Cornerstone is also a resource for both banks wanting to sell and for other acquirers, Holoch pointed out. It has a specialized team that works with buyers, and counts bank stock loans for investors among its services.
Among other speakers on the NBA program was Mike Burke, robbery and crisis management consultant for Shazam, who told the bankers a lot they should know about ATM and fuel pump skimming devices, along with strategies criminals use to deploy them.
Burke began by pointing out that while the advent of the EMV chip added a layer of card security, “Until we get rid of the mag stripe we’re going to have fraud.”
ATM skimmers are after the mag stripe data and may be in the form of a keypad overlay or an internal version that slides into the card track and may include a miniature camera for copying PINs. The internal type is available on the dark market for around $400 and is used by Brazilian and Romanian groups, plus Cubans operating out of Miami, Fla., to raid banks’ ATMs.

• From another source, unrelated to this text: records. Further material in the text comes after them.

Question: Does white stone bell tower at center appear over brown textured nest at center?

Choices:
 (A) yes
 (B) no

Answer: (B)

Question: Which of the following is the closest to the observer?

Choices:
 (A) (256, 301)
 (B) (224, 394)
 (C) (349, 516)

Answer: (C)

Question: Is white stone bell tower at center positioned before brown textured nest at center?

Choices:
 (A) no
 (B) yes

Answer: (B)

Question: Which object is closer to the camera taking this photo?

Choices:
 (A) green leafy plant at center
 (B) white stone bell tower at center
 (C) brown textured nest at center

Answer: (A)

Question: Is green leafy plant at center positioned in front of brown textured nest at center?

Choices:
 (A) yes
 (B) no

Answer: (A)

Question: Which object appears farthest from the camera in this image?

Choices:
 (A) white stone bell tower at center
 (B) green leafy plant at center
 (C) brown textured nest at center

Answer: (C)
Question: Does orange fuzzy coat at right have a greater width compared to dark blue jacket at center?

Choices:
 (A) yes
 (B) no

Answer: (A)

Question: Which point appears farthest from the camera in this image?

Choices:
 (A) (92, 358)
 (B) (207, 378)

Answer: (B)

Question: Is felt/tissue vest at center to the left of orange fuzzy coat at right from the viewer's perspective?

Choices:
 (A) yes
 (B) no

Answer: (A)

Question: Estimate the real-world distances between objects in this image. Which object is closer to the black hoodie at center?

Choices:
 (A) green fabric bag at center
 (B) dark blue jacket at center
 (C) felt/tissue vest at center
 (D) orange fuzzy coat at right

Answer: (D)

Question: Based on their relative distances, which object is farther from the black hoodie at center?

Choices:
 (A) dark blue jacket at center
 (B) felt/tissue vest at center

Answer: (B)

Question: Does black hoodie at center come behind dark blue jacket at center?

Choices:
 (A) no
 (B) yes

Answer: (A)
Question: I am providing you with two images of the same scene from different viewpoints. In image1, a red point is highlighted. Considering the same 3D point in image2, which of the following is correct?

He advised the bankers to check their ATMs three times a day for skimming devices and suggested that they ask law enforcement to drive though the premises occasionally on long weekends. The thieves are clever, he warned. One creative group he investigated went to a small town in North Dakota near the Canadian border and raided the only nearby ATM during a walleye tournament.
In a report to the convention by NBA president and CEO Richard Baier, it was noted that Bank on Nebraska Strong, a fund established by the association in coordination with United Way and other relief organizations to deal with the impact of the devastating March floods across the state had raised $130,000 as of May 1. NBA designated an initial $50,000 contribution toward the relief effort, which was followed by contributions from member banks and bankers, the American Bankers Association and other industry partners and individuals. The grant-making process for relief was to begin May 15.
During the convention, Alan Emshoff, president and CEO of Generations Bank, Exeter, was elected 2019-2020 NBA chairman, and Chris Hove, president and CEO of Nebraska Bank of Commerce, Lincoln, was elected chairman-elect. As chairman, Emshoff succeeds Dave Dannehl, president and CEO of First State Bank, Loomis.
More than 500 bankers, vendors and guests attended the convention May 1-3 at the Embassy Suites in La Vista.